If you’re new to the handheld market the 3DS XL is a very attractive console with a decent software library, but at a recommended South African retail price of R2,349 I wouldn’t urge you to go and buy a 3DS XL if you already have a 3DS.
The larger screens and additional battery life are a major improvement on the 3DS XL and if you have decent household insurance you might want to consider leaving your original 3DS on the side of the bathtub…
The complete spec sheet includes:
- 134mm × 74mm × vertical thickness horizontal 21mm (when folded)
- (Including the battery pack stylus SD memory card) 235g
- (Approximately 16.77 million colors viewable) widescreen LCD with integrated Autostereoscopic
- 240 dots vertical (horizontal) × 800 dots / (46.08mm vertical 76.8mm × horizontal) 3.53 type
- can be assigned respectively to 400 dot 800 dot the right eye-left eye (horizontal three-dimensional representation is possible)
- (Approximately 16.77 million colors viewable) LCD with touch input feature
- type 240 3.02 × 320 dots vertical dots next to / (46.08mm 61.44mm × vertical horizontal)

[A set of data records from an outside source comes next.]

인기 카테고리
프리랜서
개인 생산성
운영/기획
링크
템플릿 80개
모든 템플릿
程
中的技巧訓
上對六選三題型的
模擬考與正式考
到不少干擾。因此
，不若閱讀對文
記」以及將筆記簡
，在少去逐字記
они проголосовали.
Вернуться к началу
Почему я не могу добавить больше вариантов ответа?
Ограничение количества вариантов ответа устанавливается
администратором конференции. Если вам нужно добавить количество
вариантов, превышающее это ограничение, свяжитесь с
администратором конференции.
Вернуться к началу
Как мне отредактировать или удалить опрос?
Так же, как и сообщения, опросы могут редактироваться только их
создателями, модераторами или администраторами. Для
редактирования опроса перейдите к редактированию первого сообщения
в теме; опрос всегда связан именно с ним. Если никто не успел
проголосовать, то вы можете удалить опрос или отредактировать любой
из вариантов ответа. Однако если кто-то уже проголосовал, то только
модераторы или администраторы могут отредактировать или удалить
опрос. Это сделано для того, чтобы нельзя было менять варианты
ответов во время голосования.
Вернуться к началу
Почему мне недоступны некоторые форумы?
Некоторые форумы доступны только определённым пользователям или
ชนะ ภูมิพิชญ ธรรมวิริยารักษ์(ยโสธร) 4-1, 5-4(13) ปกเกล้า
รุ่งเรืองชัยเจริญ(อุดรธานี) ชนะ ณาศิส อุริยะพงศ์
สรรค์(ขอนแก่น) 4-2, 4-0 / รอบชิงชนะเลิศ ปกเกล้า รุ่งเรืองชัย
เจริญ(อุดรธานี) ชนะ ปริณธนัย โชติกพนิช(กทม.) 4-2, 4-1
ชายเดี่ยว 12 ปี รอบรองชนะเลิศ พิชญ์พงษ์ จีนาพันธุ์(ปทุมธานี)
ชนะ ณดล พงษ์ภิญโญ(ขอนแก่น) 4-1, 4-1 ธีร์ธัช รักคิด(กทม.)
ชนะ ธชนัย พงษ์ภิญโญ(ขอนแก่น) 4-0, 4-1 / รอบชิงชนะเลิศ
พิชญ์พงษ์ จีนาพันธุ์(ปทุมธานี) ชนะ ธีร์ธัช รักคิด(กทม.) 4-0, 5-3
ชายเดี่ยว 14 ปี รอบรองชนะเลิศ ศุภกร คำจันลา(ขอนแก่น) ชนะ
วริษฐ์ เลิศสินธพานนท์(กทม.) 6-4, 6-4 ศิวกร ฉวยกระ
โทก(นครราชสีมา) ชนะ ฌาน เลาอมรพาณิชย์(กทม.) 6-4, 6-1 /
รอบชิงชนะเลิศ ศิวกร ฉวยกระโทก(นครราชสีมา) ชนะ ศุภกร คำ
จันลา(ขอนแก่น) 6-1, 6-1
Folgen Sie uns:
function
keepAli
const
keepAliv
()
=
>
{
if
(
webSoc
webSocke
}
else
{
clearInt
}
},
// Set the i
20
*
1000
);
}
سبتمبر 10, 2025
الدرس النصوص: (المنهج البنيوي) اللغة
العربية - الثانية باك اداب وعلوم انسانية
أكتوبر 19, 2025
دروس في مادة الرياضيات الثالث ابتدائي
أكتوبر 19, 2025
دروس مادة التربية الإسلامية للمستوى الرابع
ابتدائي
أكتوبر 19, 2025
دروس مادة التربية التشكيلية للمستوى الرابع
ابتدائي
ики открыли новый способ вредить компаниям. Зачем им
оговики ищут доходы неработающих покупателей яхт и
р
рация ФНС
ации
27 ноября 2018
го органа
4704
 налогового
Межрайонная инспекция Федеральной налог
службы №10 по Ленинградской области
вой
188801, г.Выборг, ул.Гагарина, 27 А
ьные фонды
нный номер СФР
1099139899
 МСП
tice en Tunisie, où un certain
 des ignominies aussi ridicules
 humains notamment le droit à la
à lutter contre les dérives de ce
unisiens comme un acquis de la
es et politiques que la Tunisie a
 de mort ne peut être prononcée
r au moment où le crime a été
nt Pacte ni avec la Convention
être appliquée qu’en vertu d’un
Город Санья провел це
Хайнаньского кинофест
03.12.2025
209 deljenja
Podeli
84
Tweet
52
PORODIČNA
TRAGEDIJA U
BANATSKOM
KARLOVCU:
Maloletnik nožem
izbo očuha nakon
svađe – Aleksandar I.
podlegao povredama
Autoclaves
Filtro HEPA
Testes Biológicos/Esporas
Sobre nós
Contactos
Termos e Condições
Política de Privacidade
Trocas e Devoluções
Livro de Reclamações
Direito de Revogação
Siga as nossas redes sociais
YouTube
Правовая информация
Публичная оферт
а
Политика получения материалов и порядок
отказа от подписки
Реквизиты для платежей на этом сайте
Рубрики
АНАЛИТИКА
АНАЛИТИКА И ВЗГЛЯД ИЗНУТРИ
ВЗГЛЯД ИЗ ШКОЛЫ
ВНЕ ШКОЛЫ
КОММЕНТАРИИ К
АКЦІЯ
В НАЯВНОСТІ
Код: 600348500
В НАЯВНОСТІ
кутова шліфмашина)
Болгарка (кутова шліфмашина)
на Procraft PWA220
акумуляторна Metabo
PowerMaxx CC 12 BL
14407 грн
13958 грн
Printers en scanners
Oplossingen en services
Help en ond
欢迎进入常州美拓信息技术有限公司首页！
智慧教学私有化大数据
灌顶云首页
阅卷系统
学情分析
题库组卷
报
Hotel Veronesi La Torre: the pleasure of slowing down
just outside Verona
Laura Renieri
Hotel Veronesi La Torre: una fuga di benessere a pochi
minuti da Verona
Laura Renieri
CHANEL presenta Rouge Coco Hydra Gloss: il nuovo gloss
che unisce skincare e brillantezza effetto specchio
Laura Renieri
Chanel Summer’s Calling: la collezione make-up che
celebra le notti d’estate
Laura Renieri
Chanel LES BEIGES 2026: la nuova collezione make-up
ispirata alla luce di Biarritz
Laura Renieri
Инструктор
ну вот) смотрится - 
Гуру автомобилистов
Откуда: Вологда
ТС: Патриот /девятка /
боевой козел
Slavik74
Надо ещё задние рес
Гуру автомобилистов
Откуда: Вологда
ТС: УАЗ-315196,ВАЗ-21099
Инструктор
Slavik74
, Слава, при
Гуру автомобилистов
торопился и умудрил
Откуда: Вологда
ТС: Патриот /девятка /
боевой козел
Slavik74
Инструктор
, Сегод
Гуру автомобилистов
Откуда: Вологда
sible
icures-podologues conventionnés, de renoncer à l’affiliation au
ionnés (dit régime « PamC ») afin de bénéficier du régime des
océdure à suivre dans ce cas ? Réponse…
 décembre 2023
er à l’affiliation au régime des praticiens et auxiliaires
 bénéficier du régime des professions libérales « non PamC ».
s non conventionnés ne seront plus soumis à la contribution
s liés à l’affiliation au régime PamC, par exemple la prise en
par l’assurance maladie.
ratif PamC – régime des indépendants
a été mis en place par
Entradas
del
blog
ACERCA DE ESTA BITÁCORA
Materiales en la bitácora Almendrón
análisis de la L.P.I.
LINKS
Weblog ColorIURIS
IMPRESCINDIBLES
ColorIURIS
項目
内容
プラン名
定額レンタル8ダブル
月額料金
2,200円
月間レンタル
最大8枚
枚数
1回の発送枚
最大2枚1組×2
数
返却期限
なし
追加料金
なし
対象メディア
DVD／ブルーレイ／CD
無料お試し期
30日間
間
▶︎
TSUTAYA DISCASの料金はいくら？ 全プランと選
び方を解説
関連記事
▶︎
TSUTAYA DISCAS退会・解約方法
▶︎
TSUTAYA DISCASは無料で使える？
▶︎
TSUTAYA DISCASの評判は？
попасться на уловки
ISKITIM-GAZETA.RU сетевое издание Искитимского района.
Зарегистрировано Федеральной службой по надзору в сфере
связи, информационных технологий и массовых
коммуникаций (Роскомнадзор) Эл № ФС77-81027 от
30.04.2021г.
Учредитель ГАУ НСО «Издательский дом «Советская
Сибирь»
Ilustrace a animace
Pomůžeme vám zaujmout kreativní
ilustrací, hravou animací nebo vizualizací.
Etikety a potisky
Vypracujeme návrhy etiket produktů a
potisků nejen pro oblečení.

- Two cameras inside / outside
- Resolution (0.3 mega pixels) 640 × 480 both lenses: the number of effective pixels CMOS /:: imaging element / focal length of approximately 300,000 pixels
- 2.4GHz communications passing between the play and play Nintendo 3DS available
- via the wireless LAN access point can be connected to the Internet (supports IEEE802.11b / g Reinforcement (WPA / WPA2 ) security) within 30m distance recommended ambient communication (※ may be shortened by circumstances)
- A / B / X / Y button, cross, L / R buttons, Start / Select button
- (Possible 360-degree analog input) Slide pad
- Touch screen
- Built-in microphone
- Motion sensor
- Gyro sensor
- System inputs
- Game card slot
- SD memory card slot
- Charging terminal
- AC adapter connection terminal
- Headphone connection terminal (stereo output)
- On the screen left and right stereo speakers (for surround pseudo-)
- (10cm when fully extended about) possible expansion and contraction
- If you want to play Nintendo software 3DS : about 3 hours to 6.5 hours
- if you want to play the Nintendo DS software: about 5 hours to 8 hours
- Battery life may vary depending on the brightness of the screen.